Eased Path to Citizenship for Descendants of Victims of Nazi Persecution
October 9, 2019 | Germany
Effective immediately, the German government has passed two decrees aimed at facilitating the citizenship application process for those descended from individuals who lost their German citizenship as a result of Nazi persecution.
Under the new decrees, those who left Germany between January 30, 1933 and May 8, 1945 due to Nazi persecution and lost their German citizenship by obtaining citizenship in another country are now eligible to restore their citizenship. Their descendants are also eligible for German citizenship. Those descended from women who lost their German citizenship by marrying non-German men after fleeing Nazi persecution in Germany are also eligible for citizenship. Previously, foreign nationals in these categories often had their citizenship restoration applications denied.

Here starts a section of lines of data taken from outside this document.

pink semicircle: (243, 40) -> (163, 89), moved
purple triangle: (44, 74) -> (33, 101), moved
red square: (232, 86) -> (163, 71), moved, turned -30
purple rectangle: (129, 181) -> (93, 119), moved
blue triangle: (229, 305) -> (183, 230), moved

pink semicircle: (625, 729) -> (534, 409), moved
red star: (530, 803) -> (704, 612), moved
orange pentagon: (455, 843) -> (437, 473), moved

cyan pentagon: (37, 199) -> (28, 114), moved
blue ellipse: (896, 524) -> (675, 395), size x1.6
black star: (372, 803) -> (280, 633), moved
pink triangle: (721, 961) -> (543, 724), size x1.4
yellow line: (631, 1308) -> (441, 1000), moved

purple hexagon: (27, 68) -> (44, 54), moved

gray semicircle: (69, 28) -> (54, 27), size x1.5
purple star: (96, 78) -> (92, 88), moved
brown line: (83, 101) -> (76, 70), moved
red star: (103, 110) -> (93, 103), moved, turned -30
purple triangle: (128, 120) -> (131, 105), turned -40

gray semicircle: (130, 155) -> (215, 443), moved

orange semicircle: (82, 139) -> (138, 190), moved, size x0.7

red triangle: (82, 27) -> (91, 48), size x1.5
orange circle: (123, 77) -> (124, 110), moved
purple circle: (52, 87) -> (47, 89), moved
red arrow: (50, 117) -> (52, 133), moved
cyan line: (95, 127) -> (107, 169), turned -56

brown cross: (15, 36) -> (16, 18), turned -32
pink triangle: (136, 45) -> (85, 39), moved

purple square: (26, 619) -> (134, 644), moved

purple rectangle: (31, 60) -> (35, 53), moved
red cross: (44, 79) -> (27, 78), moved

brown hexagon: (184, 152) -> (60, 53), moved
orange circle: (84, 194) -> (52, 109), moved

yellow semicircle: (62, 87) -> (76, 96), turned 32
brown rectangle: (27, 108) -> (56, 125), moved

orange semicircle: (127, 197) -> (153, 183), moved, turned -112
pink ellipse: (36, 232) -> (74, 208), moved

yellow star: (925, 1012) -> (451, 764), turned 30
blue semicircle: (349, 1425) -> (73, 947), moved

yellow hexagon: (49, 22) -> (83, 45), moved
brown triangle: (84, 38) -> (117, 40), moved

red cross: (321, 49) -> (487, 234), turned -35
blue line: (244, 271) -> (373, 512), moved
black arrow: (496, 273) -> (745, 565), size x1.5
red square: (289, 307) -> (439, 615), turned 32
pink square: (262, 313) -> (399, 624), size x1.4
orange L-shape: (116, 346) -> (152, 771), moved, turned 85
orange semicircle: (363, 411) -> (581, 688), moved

Applicants for citizenship under these decrees must evidence a basic understanding of the German language and German society, and must be able to prove their connection to Germany.
Applications are free and may be lodged with a German consulate by appointment. Citizenship applications under the new decrees will be subject to less scrutiny than a regular citizenship application, as the language and integration requirements are relatively basic. Accordingly, those whose applications to restore citizenship were previously denied may have their applications more readily approved.
While Germany does not usually support dual citizenship, those who obtain German citizenship under the new decrees will be allowed to keep their existing citizenship as well.